Suiker had a truck and U-Haul and all his possessions stolen while moving back to British Columbia from the Prairies in 2015. While the truck was recovered and Abbotsford Police solved the case, Suiker didn’t get back everything that was taken.
“Bits of history and little trinkets and items that were passed on from my grandparents,” he said. “There were a lot of those things that as far as value goes in the marketplace, are worth next to nothing, but they’re priceless when you actually consider what they mean to yourself.”
A couple of years later, a stranger came across more of Suiker’s family’s belongings which had been separately mislaid – photos and letters and documents – and ensured the family got them back.
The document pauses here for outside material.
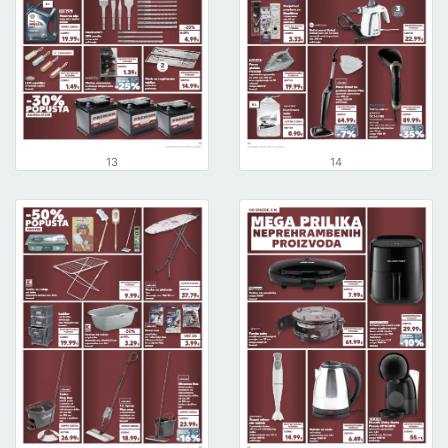
13
14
Thanks to that kindness, Suiker was able to hold the ship ticket that his grandmother and aunt had used for passage from the Netherlands to Canada in 1928.
“Somebody made the effort and reached out to somebody in my family to help us retrieve these items and that’s in part why it’s so important that these photos and documents that I recovered get back to the family…” he said. “I may not necessarily know what item or picture or document in particular will have that effect on somebody else because it means something different to everybody.”
Suiker spied the 10 photo albums at an estate sale in Nanaimo in 2018. He was fascinated at the old pictures taken in Latvia at least as far back as the 1930s, and when advised the albums were to be thrown away, he didn’t think twice.
“I said, ‘these are somebody’s and they mean something to somebody. I can’t let them go to the landfill,’” Suiker said.
The albums seem to have belonged to Juris Bergins, who died in 2018, and therefore to his daughters Kristine Bergins and Monika Young, but Suiker hasn’t had success locating family members. He’s made inquiries at a funeral home, followed other leads that fizzled, and even contacted a newspaper in Latvia. Every few months he looks at the albums, he said, and “[looks] into it a little bit more, and unfortunately every avenue that I took led to a dead end.”
More than once he’s considered throwing the albums away, but “morally” can’t bring himself to discard something he says is irreplaceable.
“There’s a story, there’s a history, there’s culture,” Suiker said. “There’s so much that when you look over it, at times it has almost brought me to tears when I’m looking through it because this is somebody’s life in picture form.”